## WORK ITEM
Please retype the records below exactly as they appear, but leave out the pictures.

## DATASET EXTRACT
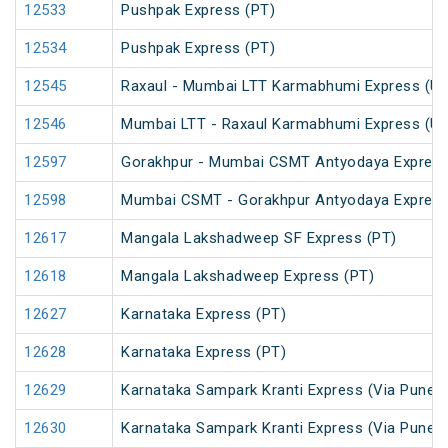
12533
Pushpak Express (PT)
12534
Pushpak Express (PT)
12545
Raxaul - Mumbai LTT Karmabhumi Express (U
12546
Mumbai LTT - Raxaul Karmabhumi Express (U
12597
Gorakhpur - Mumbai CSMT Antyodaya Expres
12598
Mumbai CSMT - Gorakhpur Antyodaya Expres
12617
Mangala Lakshadweep SF Express (PT)
12618
Mangala Lakshadweep Express (PT)
12627
Karnataka Express (PT)
12628
Karnataka Express (PT)
12629
Karnataka Sampark Kranti Express (Via Pune) 
12630
Karnataka Sampark Kranti Express (Via Pune) 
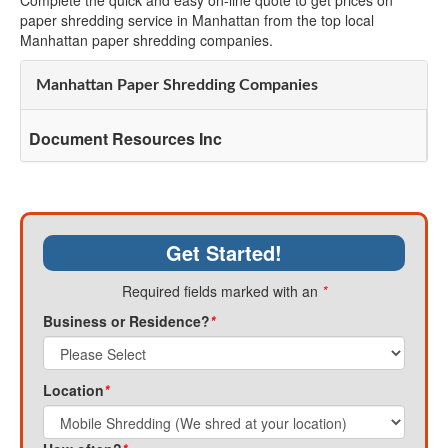
Complete the quick and easy on-line quote to get prices on
paper shredding service in Manhattan from the top local
Manhattan paper shredding companies.
Manhattan Paper Shredding Companies
Document Resources Inc
Get Started!
Required fields marked with an
*
Business or Residence?
*
Location
*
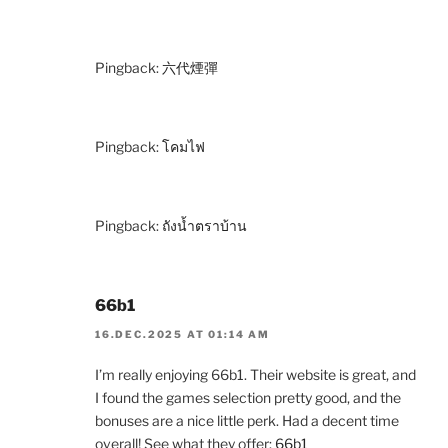
Pingback:
六代煙彈
Pingback:
โคมไฟ
Pingback:
ถังน้ำตราบ้าน
66b1
16.DEC.2025 AT 01:14 AM
I’m really enjoying 66b1. Their website is great, and
I found the games selection pretty good, and the
bonuses are a nice little perk. Had a decent time
overall! See what they offer:
66b1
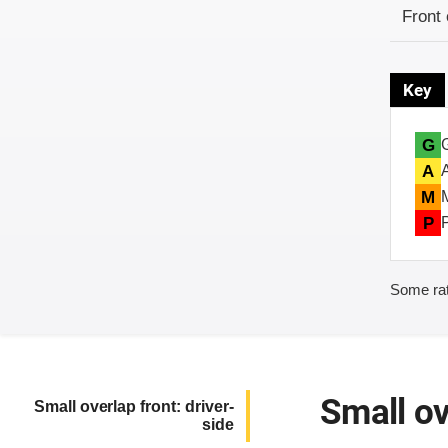
Evaluati
Rating
Front 
Key
G
A
M
P
Some rat
Small ov
Small overlap front: driver-
side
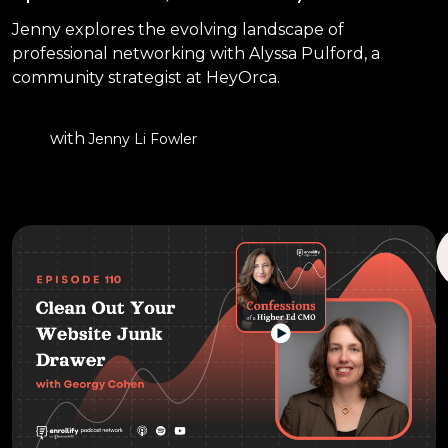
Jenny explores the evolving landscape of
professional networking with Alyssa Pulford, a
community strategist at HeyOrca.
with
Jenny Li Fowler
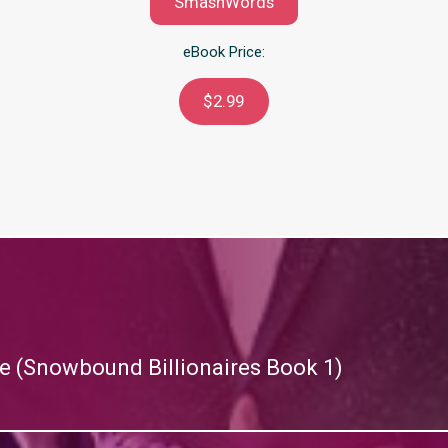
SmashWords
eBook Price:
$2.99
re (Snowbound Billionaires Book 1)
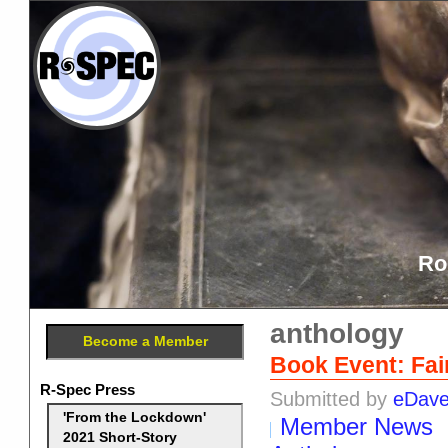
Ro
anthology
Become a Member
Book Event: Fair
R-Spec Press
Submitted by
eDav
'From the Lockdown'
Member News
2021 Short-Story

## ANSWER FOR THIS EXERCISE
12533
Pushpak Express (PT)
12534
Pushpak Express (PT)
12545
Raxaul - Mumbai LTT Karmabhumi Express (U
12546
Mumbai LTT - Raxaul Karmabhumi Express (U
12597
Gorakhpur - Mumbai CSMT Antyodaya Expres
12598
Mumbai CSMT - Gorakhpur Antyodaya Expres
12617
Mangala Lakshadweep SF Express (PT)
12618
Mangala Lakshadweep Express (PT)
12627
Karnataka Express (PT)
12628
Karnataka Express (PT)
12629
Karnataka Sampark Kranti Express (Via Pune) 
12630
Karnataka Sampark Kranti Express (Via Pune) 
Complete the quick and easy on-line quote to get prices on
paper shredding service in Manhattan from the top local
Manhattan paper shredding companies.
Manhattan Paper Shredding Companies
Document Resources Inc
Get Started!
Required fields marked with an
*
Business or Residence?
*
Location
*
Pingback:
六代煙彈
Pingback:
โคมไฟ
Pingback:
ถังน้ำตราบ้าน
66b1
16.DEC.2025 AT 01:14 AM
I’m really enjoying 66b1. Their website is great, and
I found the games selection pretty good, and the
bonuses are a nice little perk. Had a decent time
overall! See what they offer:
66b1
Evaluati
Rating
Front 
Key
G
A
M
P
Some rat
Small ov
Small overlap front: driver-
side
Jenny explores the evolving landscape of
professional networking with Alyssa Pulford, a
community strategist at HeyOrca.
with
Jenny Li Fowler
SmashWords
eBook Price:
$2.99
re (Snowbound Billionaires Book 1)
Ro
anthology
Become a Member
Book Event: Fair
R-Spec Press
Submitted by
eDav
'From the Lockdown'
Member News
2021 Short-Story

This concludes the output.